Now, I want to leave you with a story of another community that has done this as well. Chattanooga, Tennessee—it's an old railroad town—was once called the dirtiest city in the Nation. During the recession, they were hit harder than most places. But that did not stop them from building America's first citywide, high-speed, fiber network, right down the middle of downtown. It's as fast as what you guys have got here in Cedar Falls.
Today, a new generation of engineers and entrepreneurs have moved down to Chattanooga. Big businesses have set up shop. Volkswagen built a billion-dollar manufacturing plant. It's unleashing a tornado of innovation. The city is even testing out futuristic technologies like 3-D holograms.
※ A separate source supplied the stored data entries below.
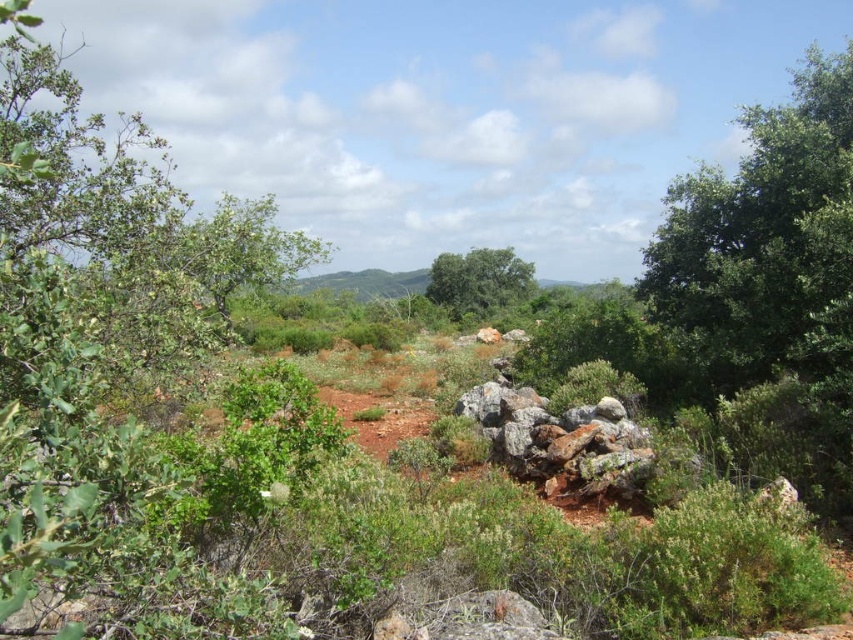 Does green leafy tree at left appear on the right side of green leafy tree at center?

Incorrect, green leafy tree at left is not on the right side of green leafy tree at center.

Can you confirm if green leafy tree at left is taller than green leafy tree at center?

Correct, green leafy tree at left is much taller as green leafy tree at center.

Between point (194, 250) and point (518, 275), which one is positioned in front?

Point (194, 250) is more forward.

The width and height of the screenshot is (853, 640). In order to click on green leafy tree at left in this screenshot , I will do `click(119, 372)`. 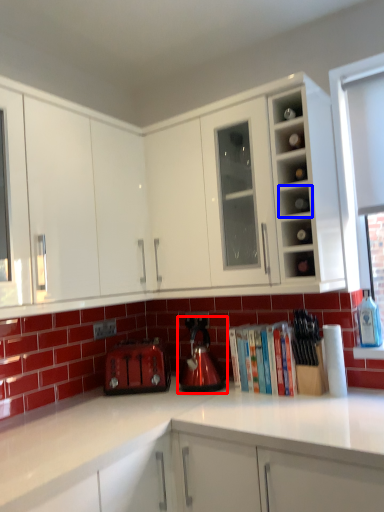 Question: Which object appears farthest to the camera in this image, kitchen appliance (highlighted by a red box) or shelf (highlighted by a blue box)?

Choices:
 (A) kitchen appliance
 (B) shelf

Answer: (A) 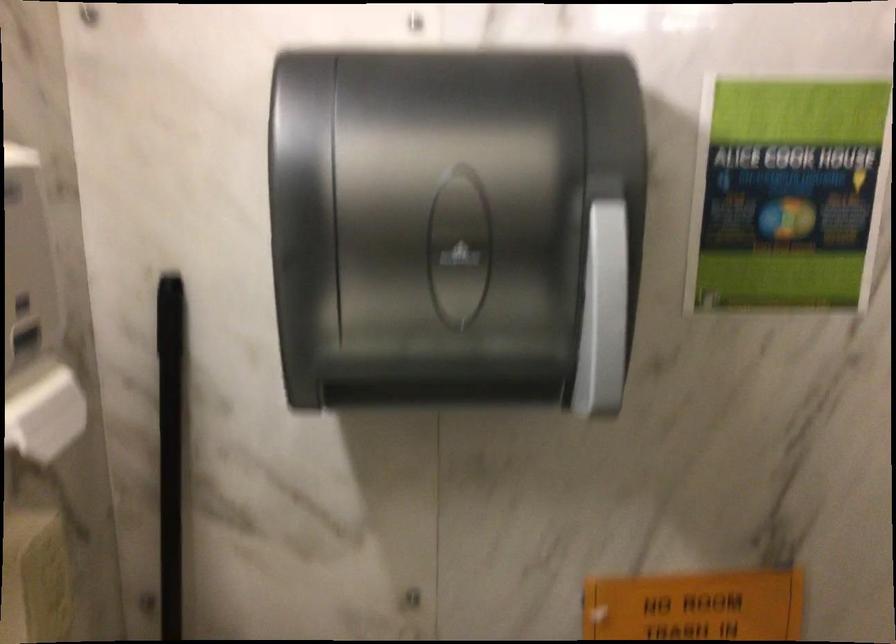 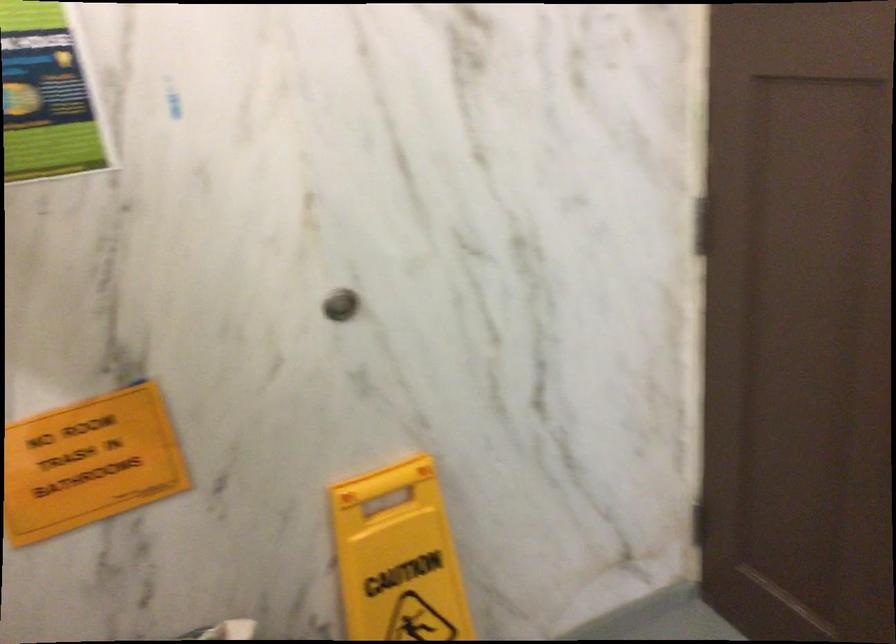 Which direction would the cameraman need to move to produce the second image?

The cameraman moved toward right, backward. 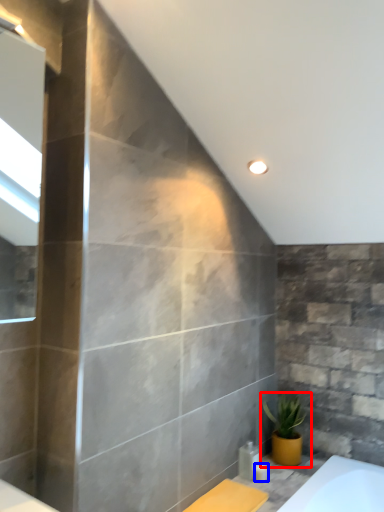 Question: Which point is further to the camera, houseplant (highlighted by a red box) or toiletry (highlighted by a blue box)?

Choices:
 (A) houseplant
 (B) toiletry

Answer: (A) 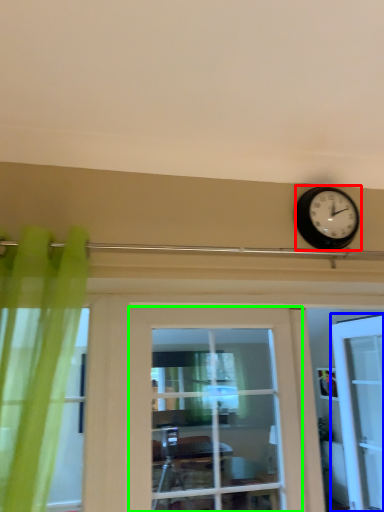 Question: Which object is positioned closest to wall clock (highlighted by a red box)? Select from door (highlighted by a blue box) and door (highlighted by a green box).

Choices:
 (A) door
 (B) door

Answer: (B) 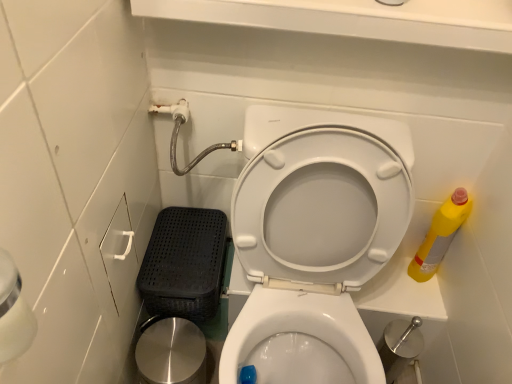 Question: From the image's perspective, is polished stainless steel potty at lower left above or below yellow plastic bottle at right?

Choices:
 (A) above
 (B) below

Answer: (B)

Question: Is polished stainless steel potty at lower left bigger or smaller than yellow plastic bottle at right?

Choices:
 (A) big
 (B) small

Answer: (A)

Question: Which object is the closest to the polished stainless steel potty at lower left?

Choices:
 (A) yellow plastic bottle at right
 (B) white glossy toilet seat at center

Answer: (B)

Question: Which object is positioned farthest from the white glossy toilet seat at center?

Choices:
 (A) yellow plastic bottle at right
 (B) polished stainless steel potty at lower left

Answer: (A) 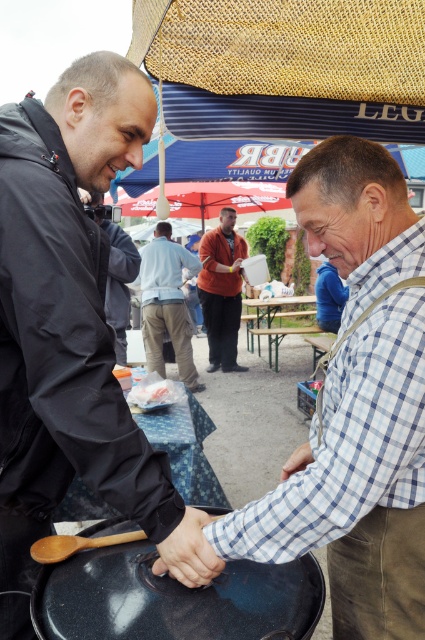 You are a chef trying to place the matte black pan at lower left onto the light blue plaid shirt at center. Will the pan fit without falling off?

The matte black pan at lower left might be wider than light blue plaid shirt at center, so there is a risk it could fall off if placed there.

You are a photographer at the event and want to capture a photo that includes both the matte black pan at lower left and the light blue plaid shirt at center. Which object should you focus on first to ensure both are in the frame?

The matte black pan at lower left is located above the light blue plaid shirt at center, so you should focus on the light blue plaid shirt at center first to ensure both are in the frame. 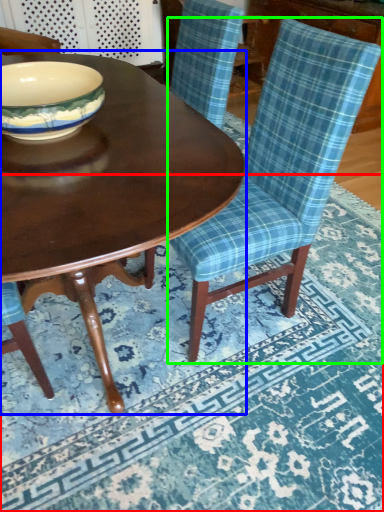 Question: Considering the real-world distances, which object is closest to place mat (highlighted by a red box)? coffee table (highlighted by a blue box) or chair (highlighted by a green box).

Choices:
 (A) coffee table
 (B) chair

Answer: (B) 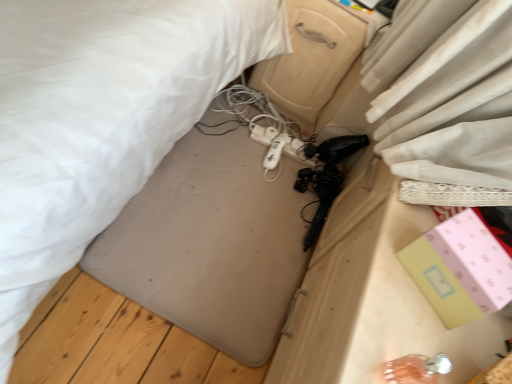 Question: Is white plastic extension cord at center not inside pink paper box at lower right?

Choices:
 (A) yes
 (B) no

Answer: (A)

Question: Does white plastic extension cord at center have a greater width compared to pink paper box at lower right?

Choices:
 (A) no
 (B) yes

Answer: (A)

Question: Is white plastic extension cord at center facing towards pink paper box at lower right?

Choices:
 (A) yes
 (B) no

Answer: (B)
And here's what their former mayor said: "It's like having"—"It's like being the first city to have fire." [Laughter] "We don't know all of the things we can do with it yet."
Yet. But think about that. And when you're first in something, when you figure something out, you may not know all the applications right away, but that's the spirit of America: imagining what might come next. We may not always know what's right around the corner, but we know we'll figure it out as long as we're bold and we go ahead and work together.
We've been through some very hard times. We didn't always know those hard times were coming, but we pulled together, we worked together, we relied on each other, we believed in each other, and we figured it out.
We're blessed with the greatest natural resource in the world—not corn—[laughter]—but the pluck and the ingenuity and the willingness to take risks of the American people. And I'm absolutely confident, if we just give Americans the tools they need, if we just help lay the foundation and allow them to access the amazing opportunities and technologies at this moment in world history, we're not just going to continue recovering from a bad recession, we're going to ignite the next generation of American innovation. And it's going to start right here in Cedar Falls, Iowa.
Thank you. God bless you. God bless America. Thank you.
NOTE: The President spoke at 2:35 p.m. In his remarks, he referred to Marc Reifenrath, president, Spinutech; William N. Ruud, president, University of Northern Iowa; Sen. Cory Gardner; and former Mayor Ron C. Littlefield of Chattanooga, TN.